Recently, we discussed in prior articles the antitrust legacy of Neil Gorsuch, currently a judge on the U.S. Court of Appeals for the Tenth Circuit and nominee for the Supreme Court of the United States. Gorsuch has significant antitrust experience, both in private practice and on the bench. While at Kellogg, Huber, Hansen, Todd, Evans & Figel, Gorsuch defended “Baby Bell” SBC Communications, a company formed after the Federal Trade Commission’s breakup of AT&T, and prosecuted (to a jury verdict) what is widely considered to be one of the largest private antitrust awards in Conwood v. United States Tobacco. As a judge on the Tenth Circuit, Gorsuch has written several high-profile antitrust opinions, among them Novell v. Microsoft, a case in which the Tenth Circuit concluded Microsoft had no duty under the Sherman Antitrust Act to share its intellectual property with rival software-developer Novell. Indeed, during Gorsuch’s four-day Senate confirmation hearing last week, Democratic Sen. Amy Klobuchar called Gorsuch as an antitrust expert.

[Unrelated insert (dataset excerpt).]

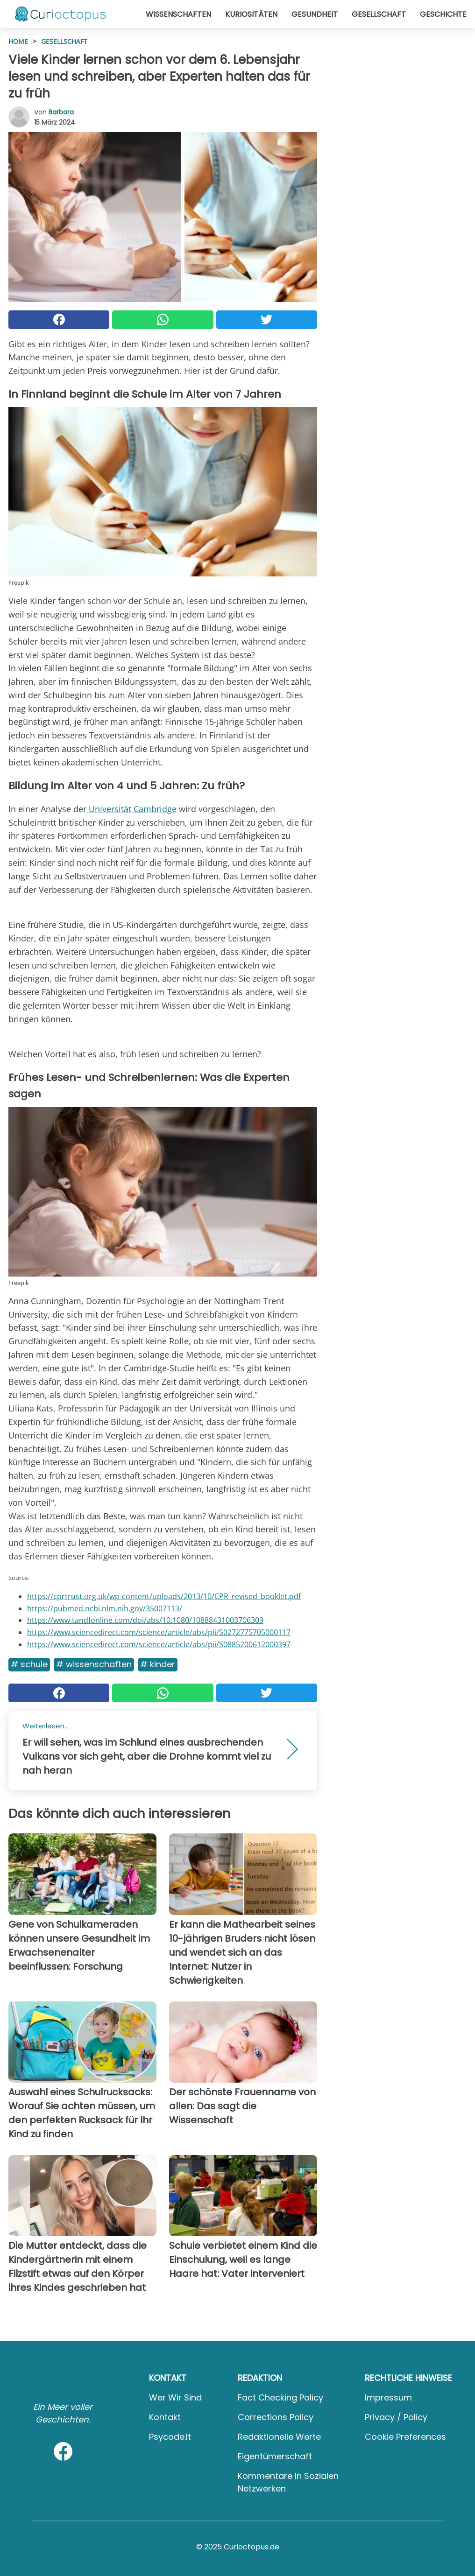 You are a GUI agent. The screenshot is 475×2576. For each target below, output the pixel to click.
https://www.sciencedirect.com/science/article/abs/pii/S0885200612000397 (159, 1644)
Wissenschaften (178, 14)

Despite Gorsuch’s antitrust experience, the 20 senators on the Judiciary Committee gave Gorsuch a virtual pass on his antitrust views after two days of testimony. Only one senator asked him any antitrust-related questions during a few short minutes of his over 20 hours of testimony. In the one isolated instance, Sen. Klobuchar questioned Gorsuch about: the uptick in merger reviews by the Federal Trade Commission and the Department of Justice, the president’s comments about the proposed merger of AT&T and Time Warner, a 2008 Department of Justice report on monopolization and the Federal Trade Commission’s criticism (as Klobuchar put it) of that report as “too lenient on monopolization, which would hurt consumers,” and recent Supreme Court decisions that “have made antitrust enforcement too difficult.” She also asked Gorsuch about pay-for-delay cases, “where prescription drug companies actually pay generic drug companies to keep their cheaper drugs out of the market.”